Segment Open

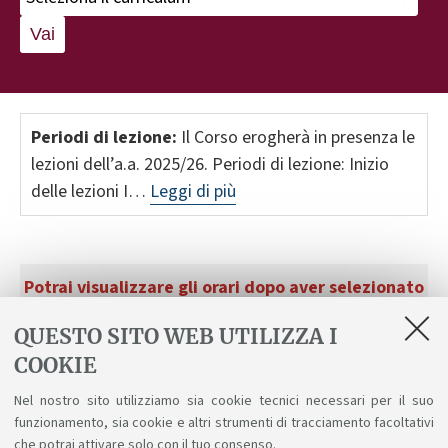
Vai
Periodi di lezione:
Il Corso erogherà in presenza le
lezioni dell’a.a. 2025/26. Periodi di lezione: Inizio
delle lezioni I…
Leggi di più
Potrai visualizzare gli orari dopo aver selezionato
anno e curriculum.
QUESTO SITO WEB UTILIZZA I
COOKIE
Nel nostro sito utilizziamo sia cookie tecnici necessari per il suo
funzionamento, sia cookie e altri strumenti di tracciamento facoltativi
che potrai attivare solo con il tuo consenso.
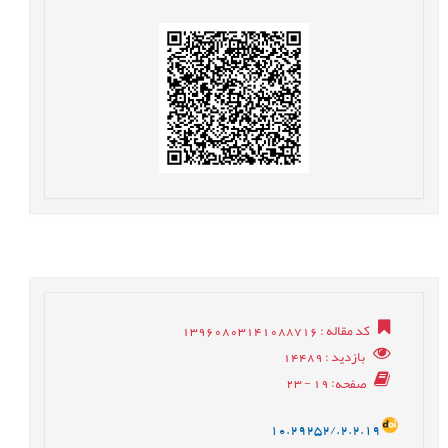
کد مقاله
: 13960803141088716
بازدید
: 14489
صفحه
: 19 - 23
10.29252/.2.2.19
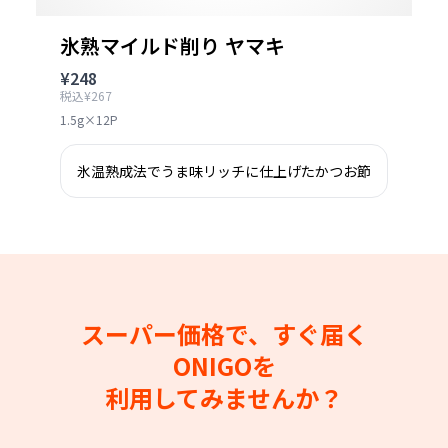
氷熟マイルド削り ヤマキ
¥248
税込¥267
1.5g×12P
氷温熟成法でうま味リッチに仕上げたかつお節
スーパー価格で、すぐ届く
ONIGOを
利用してみませんか？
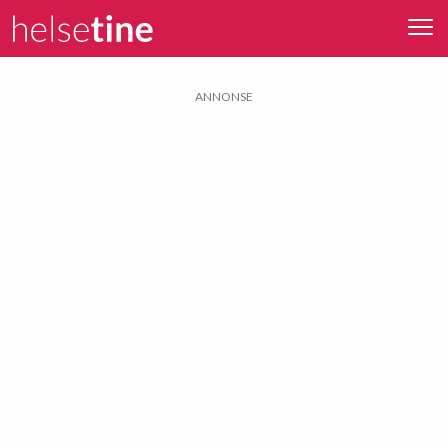
ANNONSE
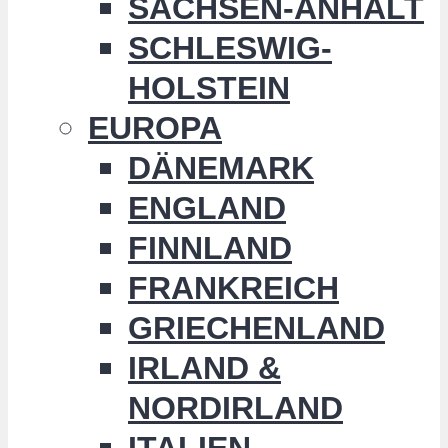
SACHSEN-ANHALT
SCHLESWIG-
HOLSTEIN
EUROPA
DÄNEMARK
ENGLAND
FINNLAND
FRANKREICH
GRIECHENLAND
IRLAND &
NORDIRLAND
ITALIEN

Segment Closed

• TASK DIRECTIONS:
Keeping the pictures out, output the records from above exactly and completely.

• EXERCISE RESPONSE:
Vai
Periodi di lezione:
Il Corso erogherà in presenza le
lezioni dell’a.a. 2025/26. Periodi di lezione: Inizio
delle lezioni I…
Leggi di più
Potrai visualizzare gli orari dopo aver selezionato
anno e curriculum.
QUESTO SITO WEB UTILIZZA I
COOKIE
Nel nostro sito utilizziamo sia cookie tecnici necessari per il suo
funzionamento, sia cookie e altri strumenti di tracciamento facoltativi
che potrai attivare solo con il tuo consenso.
کد مقاله
: 13960803141088716
بازدید
: 14489
صفحه
: 19 - 23
10.29252/.2.2.19
氷熟マイルド削り ヤマキ
¥248
税込¥267
1.5g×12P
氷温熟成法でうま味リッチに仕上げたかつお節
スーパー価格で、すぐ届く
ONIGOを
利用してみませんか？
ANNONSE
SACHSEN-ANHALT
SCHLESWIG-
HOLSTEIN
EUROPA
DÄNEMARK
ENGLAND
FINNLAND
FRANKREICH
GRIECHENLAND
IRLAND &
NORDIRLAND
ITALIEN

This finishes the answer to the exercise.